恋を知らない侯爵令嬢は裏切りの婚約者と婚約解消し、辺境地セカンドライフで溺愛される
 望んで良いなら……私はもう、フェリクス様とダイアナの姿を見たくない。
 
「……オーランド伯爵様は、ご承知なのでしょうか?」
「これから承諾を得に行くと言っていた。私を後ろ盾にして、説得するつもりだったのだろう。無論、そのような戯れに手を貸すつもりはない」
「旦那様、甘く見られたものですわ!」
「そうだな。私も、少々腹を立てているよ。しかし、オーランド伯爵には同情するな。あれが跡継ぎとは」
「リリー、そんなところに嫁ぐ必要はありませんよ! そもそも、リリーにはもっと相応しい男性がいるではありませんか」
「……私に、相応しい?」 

 言葉の意味がわからずに尋ねると、ぷりぷりと怒っていたスカーレットお姉様の顔が、ふっと朗らかなものへ変わった。
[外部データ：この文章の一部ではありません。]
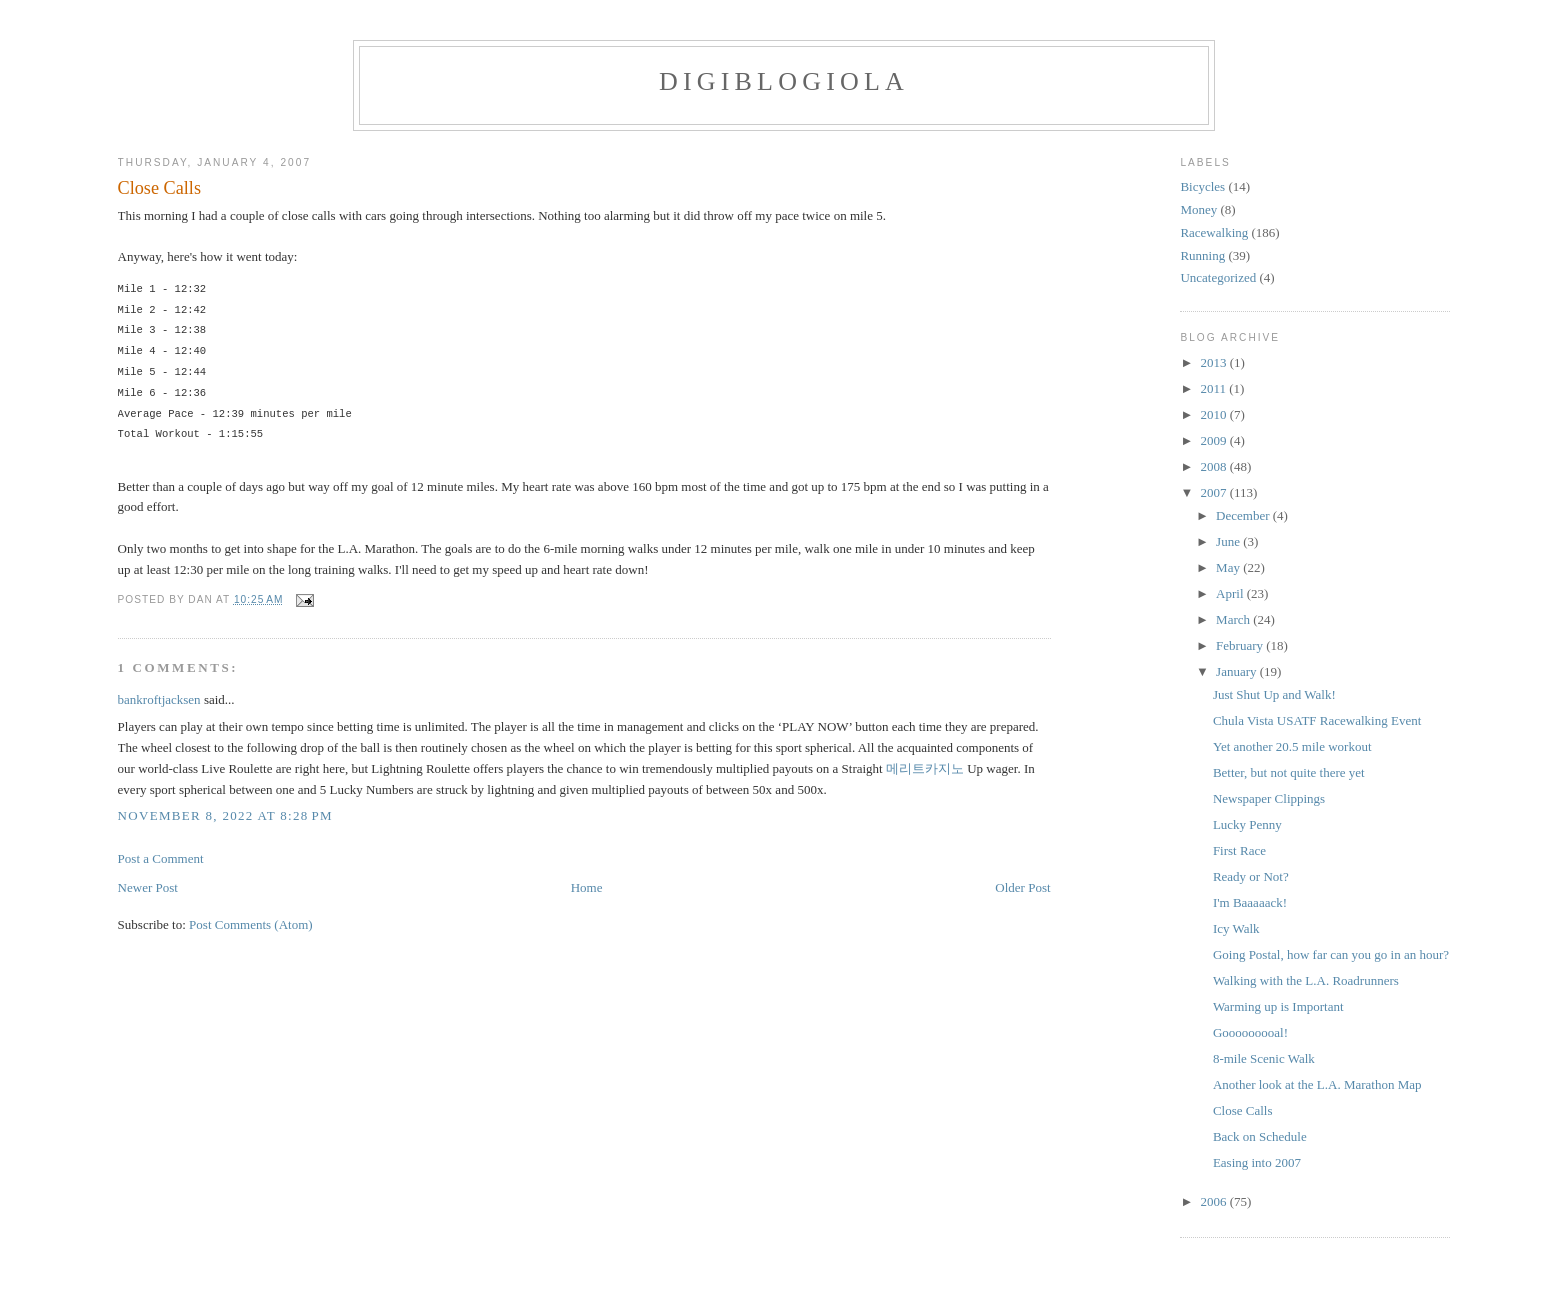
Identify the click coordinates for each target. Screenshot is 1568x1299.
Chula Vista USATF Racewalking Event (1317, 720)
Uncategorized (1218, 277)
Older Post (1022, 887)
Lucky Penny (1247, 824)
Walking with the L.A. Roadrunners (1306, 980)
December (1244, 515)
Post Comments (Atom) (251, 924)
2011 (1214, 388)
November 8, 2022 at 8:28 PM (225, 815)
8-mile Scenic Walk (1264, 1058)
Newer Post (148, 887)
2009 (1214, 440)
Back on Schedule (1260, 1136)
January (1238, 671)
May (1229, 567)
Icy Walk (1236, 928)
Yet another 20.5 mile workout (1292, 746)
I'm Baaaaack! (1250, 902)
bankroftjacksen (159, 699)
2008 (1214, 466)
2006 (1214, 1201)
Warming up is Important (1278, 1006)
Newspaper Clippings (1269, 798)
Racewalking (1214, 232)
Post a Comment (161, 858)
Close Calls (159, 188)
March (1234, 619)
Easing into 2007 (1257, 1162)
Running (1202, 255)
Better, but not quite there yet (1289, 772)
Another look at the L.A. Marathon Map (1317, 1084)
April (1231, 593)
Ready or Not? (1251, 876)
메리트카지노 (925, 768)
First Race (1239, 850)
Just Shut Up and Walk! (1274, 694)
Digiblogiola (784, 81)
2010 (1214, 414)
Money (1198, 209)
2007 (1214, 492)
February (1241, 645)
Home (587, 887)
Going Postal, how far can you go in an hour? (1331, 954)
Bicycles (1202, 186)
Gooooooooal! (1250, 1032)
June (1229, 541)
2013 (1214, 362)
ロスリーヴ夫人としてではなく、私のお姉様として、慈愛に満ちた眼差しを向けてくださる。

「スカーレット。そんなことを言い出したら、リリーが困るだろう」
「あら、旦那様も言ってらしたでしょ。あんな不誠実な男ではなく、アルフレッドに嫁がせるべきだって!」

 突然の言葉に理解が追い付かず息を呑んだ。